Segment Start: EXTRACTED RECORDS
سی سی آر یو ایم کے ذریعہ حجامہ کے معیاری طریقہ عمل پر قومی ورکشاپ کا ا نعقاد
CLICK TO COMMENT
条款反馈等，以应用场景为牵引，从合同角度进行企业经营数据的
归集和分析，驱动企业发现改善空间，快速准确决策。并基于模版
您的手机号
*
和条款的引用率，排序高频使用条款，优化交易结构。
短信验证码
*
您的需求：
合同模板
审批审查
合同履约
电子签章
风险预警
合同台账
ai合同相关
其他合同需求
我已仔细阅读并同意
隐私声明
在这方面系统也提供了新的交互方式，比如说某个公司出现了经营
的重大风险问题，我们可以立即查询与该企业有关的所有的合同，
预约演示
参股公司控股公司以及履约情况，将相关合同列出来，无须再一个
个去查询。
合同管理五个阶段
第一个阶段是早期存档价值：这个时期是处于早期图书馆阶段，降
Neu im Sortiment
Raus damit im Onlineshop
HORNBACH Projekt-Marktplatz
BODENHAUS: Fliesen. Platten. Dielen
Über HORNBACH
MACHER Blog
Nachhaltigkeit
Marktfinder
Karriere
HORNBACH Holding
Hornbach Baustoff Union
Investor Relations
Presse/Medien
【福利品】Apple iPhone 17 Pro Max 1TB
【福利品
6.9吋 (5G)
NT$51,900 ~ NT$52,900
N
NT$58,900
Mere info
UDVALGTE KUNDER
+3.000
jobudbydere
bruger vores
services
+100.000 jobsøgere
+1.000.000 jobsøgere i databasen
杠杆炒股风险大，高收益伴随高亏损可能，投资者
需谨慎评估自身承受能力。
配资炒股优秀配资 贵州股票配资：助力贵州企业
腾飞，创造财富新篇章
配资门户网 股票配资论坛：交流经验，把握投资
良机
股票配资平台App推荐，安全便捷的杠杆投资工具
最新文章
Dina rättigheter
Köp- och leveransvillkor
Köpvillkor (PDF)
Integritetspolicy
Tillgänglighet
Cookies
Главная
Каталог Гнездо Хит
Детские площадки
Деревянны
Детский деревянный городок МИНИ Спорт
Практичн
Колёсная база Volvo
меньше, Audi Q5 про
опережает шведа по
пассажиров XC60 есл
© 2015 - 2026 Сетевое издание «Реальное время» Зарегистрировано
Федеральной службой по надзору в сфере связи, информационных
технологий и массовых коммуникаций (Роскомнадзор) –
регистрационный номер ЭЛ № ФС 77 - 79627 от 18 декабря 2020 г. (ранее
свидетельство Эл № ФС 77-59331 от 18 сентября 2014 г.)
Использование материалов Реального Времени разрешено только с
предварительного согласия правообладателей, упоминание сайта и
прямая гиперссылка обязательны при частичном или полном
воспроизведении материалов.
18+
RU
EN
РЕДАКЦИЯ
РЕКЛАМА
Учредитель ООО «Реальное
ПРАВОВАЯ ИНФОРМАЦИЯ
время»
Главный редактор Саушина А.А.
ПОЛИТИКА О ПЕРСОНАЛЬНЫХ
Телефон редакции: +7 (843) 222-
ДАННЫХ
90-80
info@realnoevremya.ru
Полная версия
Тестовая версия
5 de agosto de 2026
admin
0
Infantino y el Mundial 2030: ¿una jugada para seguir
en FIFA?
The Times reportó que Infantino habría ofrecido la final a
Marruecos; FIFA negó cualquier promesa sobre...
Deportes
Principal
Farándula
Segment End: EXTRACTED RECORDS
• [PROBLEM STATEMENT] Considering each line of the material above, count those with the word "Infantino" and give only the number.

• [TASK OUTPUT] 2